--- Exercise goal ---
Exact retyping of the data: please keep every word and drop each picture.

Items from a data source
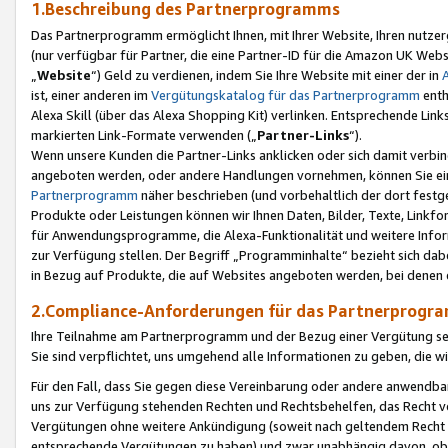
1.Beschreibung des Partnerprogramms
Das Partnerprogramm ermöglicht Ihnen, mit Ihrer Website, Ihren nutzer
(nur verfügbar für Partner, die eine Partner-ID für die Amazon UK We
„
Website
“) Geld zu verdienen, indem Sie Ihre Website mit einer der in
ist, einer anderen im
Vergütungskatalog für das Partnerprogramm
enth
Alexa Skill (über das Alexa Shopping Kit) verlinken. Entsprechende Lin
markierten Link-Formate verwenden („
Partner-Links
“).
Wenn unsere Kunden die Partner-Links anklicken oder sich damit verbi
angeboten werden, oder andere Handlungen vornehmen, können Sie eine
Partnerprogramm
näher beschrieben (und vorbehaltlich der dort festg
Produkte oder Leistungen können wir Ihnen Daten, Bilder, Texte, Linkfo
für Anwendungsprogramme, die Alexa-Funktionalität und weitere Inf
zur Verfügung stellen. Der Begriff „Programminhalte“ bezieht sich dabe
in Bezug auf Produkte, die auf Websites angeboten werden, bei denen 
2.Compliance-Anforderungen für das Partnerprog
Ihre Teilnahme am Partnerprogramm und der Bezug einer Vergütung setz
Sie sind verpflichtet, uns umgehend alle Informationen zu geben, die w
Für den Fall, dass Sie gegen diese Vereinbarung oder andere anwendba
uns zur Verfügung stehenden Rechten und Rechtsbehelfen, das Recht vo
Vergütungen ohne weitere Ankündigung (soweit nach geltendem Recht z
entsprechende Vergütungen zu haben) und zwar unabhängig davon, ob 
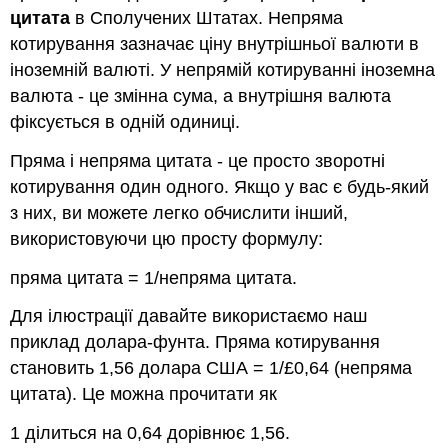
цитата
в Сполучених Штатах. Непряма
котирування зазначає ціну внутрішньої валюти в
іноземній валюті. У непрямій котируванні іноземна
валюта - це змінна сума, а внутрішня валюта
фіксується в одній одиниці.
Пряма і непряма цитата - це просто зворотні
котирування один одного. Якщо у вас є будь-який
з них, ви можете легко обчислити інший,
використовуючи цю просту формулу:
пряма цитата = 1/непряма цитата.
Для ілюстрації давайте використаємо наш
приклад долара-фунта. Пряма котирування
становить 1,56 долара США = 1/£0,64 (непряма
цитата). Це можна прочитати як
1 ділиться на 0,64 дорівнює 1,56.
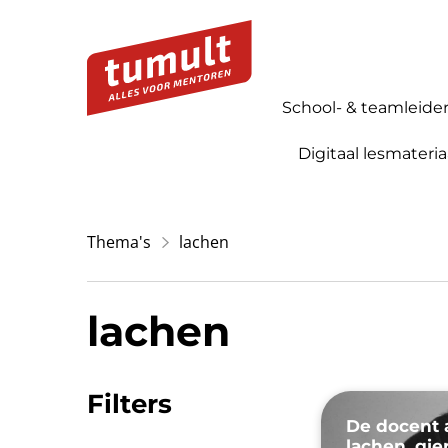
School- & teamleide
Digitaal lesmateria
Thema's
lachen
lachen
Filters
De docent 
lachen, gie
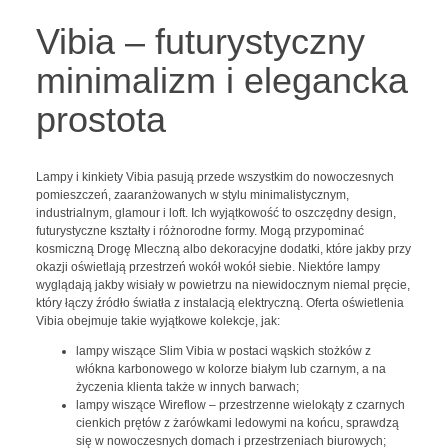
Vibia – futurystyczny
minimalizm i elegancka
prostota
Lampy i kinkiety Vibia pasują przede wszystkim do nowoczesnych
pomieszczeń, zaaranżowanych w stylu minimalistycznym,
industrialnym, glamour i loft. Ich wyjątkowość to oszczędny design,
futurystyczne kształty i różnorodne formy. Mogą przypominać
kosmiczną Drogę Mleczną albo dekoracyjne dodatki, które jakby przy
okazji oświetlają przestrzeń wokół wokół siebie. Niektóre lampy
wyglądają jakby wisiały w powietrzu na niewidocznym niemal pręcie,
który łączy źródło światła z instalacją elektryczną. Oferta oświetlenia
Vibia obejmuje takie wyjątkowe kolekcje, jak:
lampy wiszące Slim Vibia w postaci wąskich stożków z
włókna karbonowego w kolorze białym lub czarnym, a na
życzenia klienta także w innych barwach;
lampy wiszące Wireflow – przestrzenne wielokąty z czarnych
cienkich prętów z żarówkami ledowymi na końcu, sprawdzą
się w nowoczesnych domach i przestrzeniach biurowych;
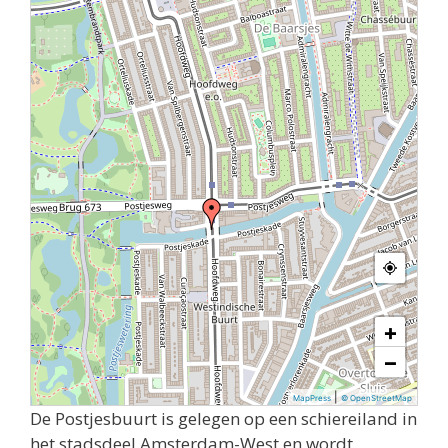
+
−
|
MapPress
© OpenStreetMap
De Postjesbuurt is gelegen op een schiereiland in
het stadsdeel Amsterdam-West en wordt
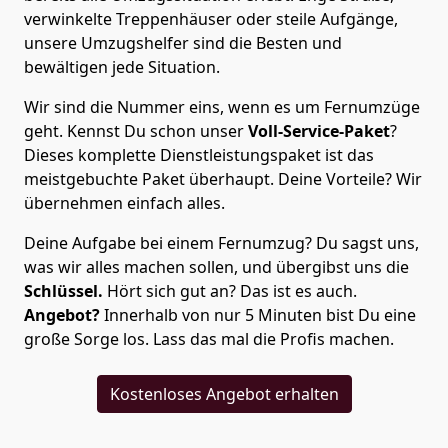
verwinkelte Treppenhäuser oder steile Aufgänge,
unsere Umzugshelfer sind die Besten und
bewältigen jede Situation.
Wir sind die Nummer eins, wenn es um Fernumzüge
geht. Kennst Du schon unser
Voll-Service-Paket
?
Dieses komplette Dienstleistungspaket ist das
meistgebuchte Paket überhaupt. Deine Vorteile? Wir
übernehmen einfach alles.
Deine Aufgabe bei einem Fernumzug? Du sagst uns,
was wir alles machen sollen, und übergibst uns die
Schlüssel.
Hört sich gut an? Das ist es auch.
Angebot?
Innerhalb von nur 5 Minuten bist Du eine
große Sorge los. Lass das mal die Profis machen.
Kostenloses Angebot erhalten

--- Task output ---
1.Beschreibung des Partnerprogramms
Das Partnerprogramm ermöglicht Ihnen, mit Ihrer Website, Ihren nutzer
(nur verfügbar für Partner, die eine Partner-ID für die Amazon UK We
„
Website
“) Geld zu verdienen, indem Sie Ihre Website mit einer der in
ist, einer anderen im
Vergütungskatalog für das Partnerprogramm
enth
Alexa Skill (über das Alexa Shopping Kit) verlinken. Entsprechende Lin
markierten Link-Formate verwenden („
Partner-Links
“).
Wenn unsere Kunden die Partner-Links anklicken oder sich damit verbi
angeboten werden, oder andere Handlungen vornehmen, können Sie eine
Partnerprogramm
näher beschrieben (und vorbehaltlich der dort festg
Produkte oder Leistungen können wir Ihnen Daten, Bilder, Texte, Linkfo
für Anwendungsprogramme, die Alexa-Funktionalität und weitere Inf
zur Verfügung stellen. Der Begriff „Programminhalte“ bezieht sich dabe
in Bezug auf Produkte, die auf Websites angeboten werden, bei denen 
2.Compliance-Anforderungen für das Partnerprog
Ihre Teilnahme am Partnerprogramm und der Bezug einer Vergütung setz
Sie sind verpflichtet, uns umgehend alle Informationen zu geben, die w
Für den Fall, dass Sie gegen diese Vereinbarung oder andere anwendba
uns zur Verfügung stehenden Rechten und Rechtsbehelfen, das Recht vo
Vergütungen ohne weitere Ankündigung (soweit nach geltendem Recht z
entsprechende Vergütungen zu haben) und zwar unabhängig davon, ob 
цитата
в Сполучених Штатах. Непряма
котирування зазначає ціну внутрішньої валюти в
іноземній валюті. У непрямій котируванні іноземна
валюта - це змінна сума, а внутрішня валюта
фіксується в одній одиниці.
Пряма і непряма цитата - це просто зворотні
котирування один одного. Якщо у вас є будь-який
з них, ви можете легко обчислити інший,
використовуючи цю просту формулу:
пряма цитата = 1/непряма цитата.
Для ілюстрації давайте використаємо наш
приклад долара-фунта. Пряма котирування
становить 1,56 долара США = 1/£0,64 (непряма
цитата). Це можна прочитати як
1 ділиться на 0,64 дорівнює 1,56.
School- & teamleide
Digitaal lesmateria
Thema's
lachen
lachen
Filters
De docent 
lachen, gie
Vibia – futurystyczny
minimalizm i elegancka
prostota
Lampy i kinkiety Vibia pasują przede wszystkim do nowoczesnych
pomieszczeń, zaaranżowanych w stylu minimalistycznym,
industrialnym, glamour i loft. Ich wyjątkowość to oszczędny design,
futurystyczne kształty i różnorodne formy. Mogą przypominać
kosmiczną Drogę Mleczną albo dekoracyjne dodatki, które jakby przy
okazji oświetlają przestrzeń wokół wokół siebie. Niektóre lampy
wyglądają jakby wisiały w powietrzu na niewidocznym niemal pręcie,
który łączy źródło światła z instalacją elektryczną. Oferta oświetlenia
Vibia obejmuje takie wyjątkowe kolekcje, jak:
lampy wiszące Slim Vibia w postaci wąskich stożków z
włókna karbonowego w kolorze białym lub czarnym, a na
życzenia klienta także w innych barwach;
lampy wiszące Wireflow – przestrzenne wielokąty z czarnych
cienkich prętów z żarówkami ledowymi na końcu, sprawdzą
się w nowoczesnych domach i przestrzeniach biurowych;
+
−
|
MapPress
© OpenStreetMap
De Postjesbuurt is gelegen op een schiereiland in
het stadsdeel Amsterdam-West en wordt
verwinkelte Treppenhäuser oder steile Aufgänge,
unsere Umzugshelfer sind die Besten und
bewältigen jede Situation.
Wir sind die Nummer eins, wenn es um Fernumzüge
geht. Kennst Du schon unser
Voll-Service-Paket
?
Dieses komplette Dienstleistungspaket ist das
meistgebuchte Paket überhaupt. Deine Vorteile? Wir
übernehmen einfach alles.
Deine Aufgabe bei einem Fernumzug? Du sagst uns,
was wir alles machen sollen, und übergibst uns die
Schlüssel.
Hört sich gut an? Das ist es auch.
Angebot?
Innerhalb von nur 5 Minuten bist Du eine
große Sorge los. Lass das mal die Profis machen.
Kostenloses Angebot erhalten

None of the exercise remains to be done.